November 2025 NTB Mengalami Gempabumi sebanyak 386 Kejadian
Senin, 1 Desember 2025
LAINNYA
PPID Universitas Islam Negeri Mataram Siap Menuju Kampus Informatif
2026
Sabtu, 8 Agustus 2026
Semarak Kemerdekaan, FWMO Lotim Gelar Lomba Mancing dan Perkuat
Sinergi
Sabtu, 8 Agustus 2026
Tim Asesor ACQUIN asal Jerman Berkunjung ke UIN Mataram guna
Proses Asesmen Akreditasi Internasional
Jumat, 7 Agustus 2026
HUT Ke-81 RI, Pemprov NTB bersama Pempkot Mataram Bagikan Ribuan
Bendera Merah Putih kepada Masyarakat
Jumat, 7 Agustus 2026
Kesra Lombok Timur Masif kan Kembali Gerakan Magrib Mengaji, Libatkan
==
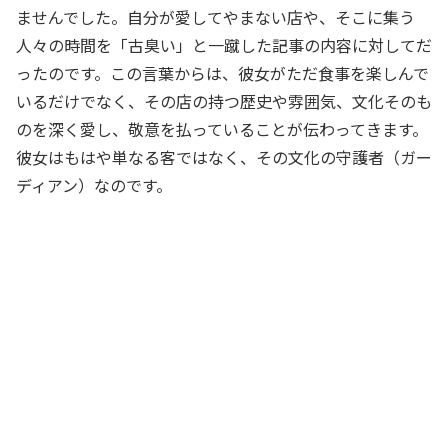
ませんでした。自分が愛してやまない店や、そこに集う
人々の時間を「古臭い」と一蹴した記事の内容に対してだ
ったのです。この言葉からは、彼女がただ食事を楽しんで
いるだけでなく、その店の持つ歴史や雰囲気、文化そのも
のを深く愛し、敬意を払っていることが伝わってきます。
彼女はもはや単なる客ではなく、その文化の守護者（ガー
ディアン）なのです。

§ **Exercise aim**: Look in the material above for the line with "Proses Asesmen Akreditasi Internasional" and the line with "Kesra Lombok Timur", and transcribe exactly those lines and all lines between them, nothing more.

§ **Answer box**:
Proses Asesmen Akreditasi Internasional
Jumat, 7 Agustus 2026
HUT Ke-81 RI, Pemprov NTB bersama Pempkot Mataram Bagikan Ribuan
Bendera Merah Putih kepada Masyarakat
Jumat, 7 Agustus 2026
Kesra Lombok Timur Masif kan Kembali Gerakan Magrib Mengaji, Libatkan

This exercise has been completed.